Nothing sets off right-wing nuts and leftie lunatics like a discussion of bike lanes or toll roads. The latest flare-up occurred last week when Toronto city councillor Norm Kelly issued a press release advising parents and pedestrians to “Give Drivers the Finger.” Kelly wanted to remind back-to-schoolers to “extend their arms and point in the direction they desire to walk when using crosswalks.”

Some in the media felt his “arm-raising” advice was victim-blaming. One reporter sarcastically tweeted his release with the line, “In which a city councillor says pedestrians should have to point in the direction they are trying to walk at a crosswalk when they have the right of way to avoid getting hit.” This triggered both the anti-arm lobby and the pro-arm lobby. Fingers hit keyboards with vehemence. Everyone was so angry, they just had to tweet! One person tweeted that it was “just a regular reminder that Norm Kelly is pretty awful.”

Regular, it was. As was pointed out online, Kelly issued the exact same press release three years ago. But is Norm Kelly awful? Well that’s between the city councillor and his God. I can say, with great certainty, that the dissension his press release sparked is a clear indication of just how wilfully stupid we, as a society, have become. Two assertions can be true without contradicting each other.

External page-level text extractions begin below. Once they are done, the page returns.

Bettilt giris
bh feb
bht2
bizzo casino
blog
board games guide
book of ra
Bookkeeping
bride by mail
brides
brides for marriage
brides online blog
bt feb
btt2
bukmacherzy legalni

For instance, it’s a fact that raising and/or extending your arm when using a crosswalk increases pedestrian safety. The practice has been studied extensively since the 1980s. A 2011 study from Western Michigan University of uncontrolled, unmarked crosswalks found that “pedestrian use of a signal to cross is an assertive yet low-effort behaviour that alerts the motorist that the pedestrian would like to cross the street.” At one crosswalk, the mean percentage of motorists who yielded to pedestrians who raised their arms was 69 per cent, compared to 26 per cent when the pedestrian did not.

This fact does not relieve drivers from their responsibility. It is a driver’s duty to yield at a crosswalk, regardless of how the pedestrian uses it. The onus is always on the driver. A driver who is approaching a crosswalk should slow down instinctively. Sadly, some drivers are negligent, and nowhere is this more apparent than at a crosswalk. They cruise through in oblivion.

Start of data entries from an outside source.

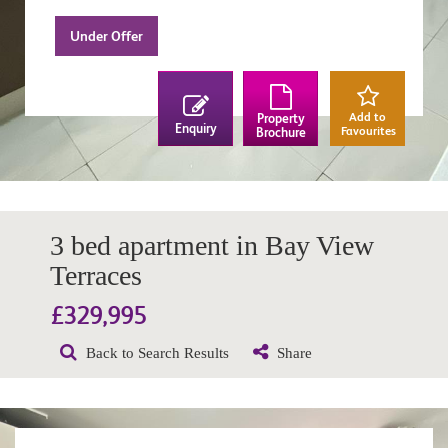
Under Offer
Add to
Property
Enquiry
Favourites
Brochure
3 bed apartment in Bay View
Terraces
£329,995
Back to Search Results
Share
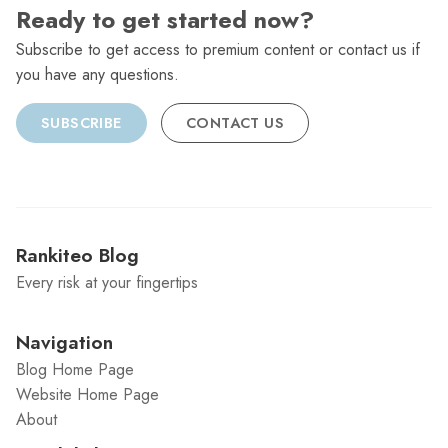
Ready to get started now?
Subscribe to get access to premium content or contact us if
you have any questions.
SUBSCRIBE
CONTACT US
Rankiteo Blog
Every risk at your fingertips
Navigation
Blog Home Page
Website Home Page
About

The real solution is making drivers get retested for their licenses and increasing fines. It’s not belittling people for suggesting that pedestrians raise their arms when using a crosswalk.

Here are some parallels. Raising or extending your arm when using a crosswalk is like:

  • Wearing blaze orange when you go deer hunting. It’s still the other hunters’ responsibility not to shoot you, but wearing blaze orange makes it easier for them to spot you (and the deer can’t see it). You don’t have to agree with the morality of hunting to grasp the analogy.
  • Yelling “fore” when you strike a golf ball doesn’t prevent your ball from hitting someone (that’s in fate’s hands), but it does alert them to the fact a golf ball will be coming their way.
  • Wearing a helmet doesn’t prevent bicycle accidents, but it has been proven to reduce the severity of certain kinds of collision-induced head injuries in cyclists. In a car, airbags and seat belts provide similar protection. If motorists wore helmets when they drove, that would reduce the severity of head injuries, but they don't – as many cycling advocates note. But the fact that this is true doesn't mean that cyclists shouldn't protect themselves.

Yes, we need to make our cities safer. No one disputes that. Dangerous drivers, badly planned roads, congestion – these are complex issues that need immediate attention. We need leadership from our politicians. The onus should not be on pedestrians to live in mortal fear of the automobile. In the best of all possible worlds, a driver should never blow through a crosswalk. But guess what? They do.

Telling kids to raising their arms at crosswalks won’t cure big issues, but it will make those kids a little safer. There’s nothing wrong with that.